4. Cheese and dairy products
The amount of salt in the cheese varies depending on its type. Values range from 470 to 1400 mg sodium / 100 g. The cheeses with the highest salt content are parmesan, suluguni, sandwich, cheddar, Roquefort and other blue cheeses. High sodium content is typical even for dairy products listed as lights, for example, the request.
5. Butter and bacon
Raw pig products usually contain more salt than many foods. In sum, they have a high content of saturated fats and the possible presence of helminths. In salted products to be preserved, the ratio of lard to table salt is at least 10 to 1, 7-8% in the final product.
6. Ketchup, Sauces and Seasonings
In terms of salt and sugar content, most commercially prepared sauces, seasonings and spices can compete at the top of the hidden salt podium.
In addition to the salt itself, most of them contain additional sodium in monosodium glutamate (flavor enhancer E621). One tablespoon of tomato sauce has more than 150 mg sodium, in aioli sauce – 437 mg, and in soy sauce – 879 mg sodium.
7. Breakfast bowls of cereal
Ready-to-eat breakfast cereals are another group of foods with hidden excess sodium. For example, 100 g of corn flakes contain 660 to 730 mg sodium, and a granola serving contains up to 365 mg. If you choose to look for healthy, salt-free products for breakfast, be sure to read the labels well.
What is the damage of excess salt?
A high-sodium fare is one of the risk factors for high blood pressure. Salt retains fluid in the body, increasing blood volume and exerting additional pressure on the walls of the circulatory system.
Over time, hypertension can damage the heart, kidneys, brain and organs, including vision. Lack of proper treatment can lead to heart and kidney failure, blindness, stroke and heart attack.
High-salt diets have also been linked to obesity, metabolic syndrome and type 2 diabetes.

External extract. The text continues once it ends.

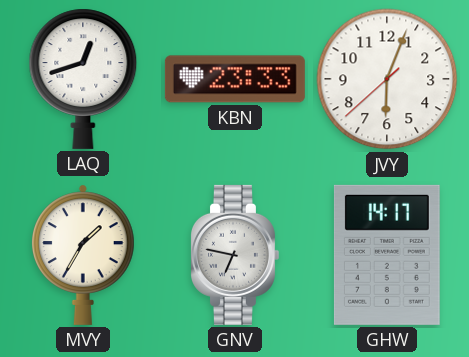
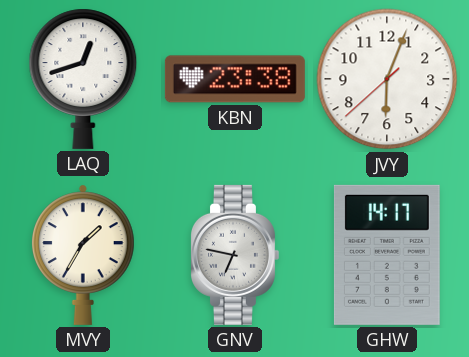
KBN: 23:33 -> 23:38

How can I reduce my sodium intake?
One way to reduce your salt intake is to limit or eliminate salt-rich foods hidden as fast food, ultra-processed foods, and instant foods. Some ways to reduce your table salt intake:
- Replace salt in cooking with natural spices
- Replacement of canned vegetables with fresh or frozen vegetables.
- Refusal to buy prepared meat products
- Make your sauces
- Replace instant cereals with whole grains.
People with high blood pressure may consider switching to a DASH diet. This flexible and balanced eating plan focuses on foods low in saturated fat and sodium.
On average, people consume 2 to 3 times more salt than the body needs, meaning a wide range of health problems. Studies show that most sodium is consumed not directly by its aggregate but in a hidden way in certain foods. Even a moderate salt restriction can lead to a significant drop in blood pressure at four weeks.
- Reduce sodium intake to lessen blood pressure and the danger of cardiovascular disease in adults.
- Effect of longer-term modest salt reduction on blood pressure
- Carcinogenicity of consumption of red core and processed meat.
- GET THE FACTS: Sources of Sodium in Your Diet.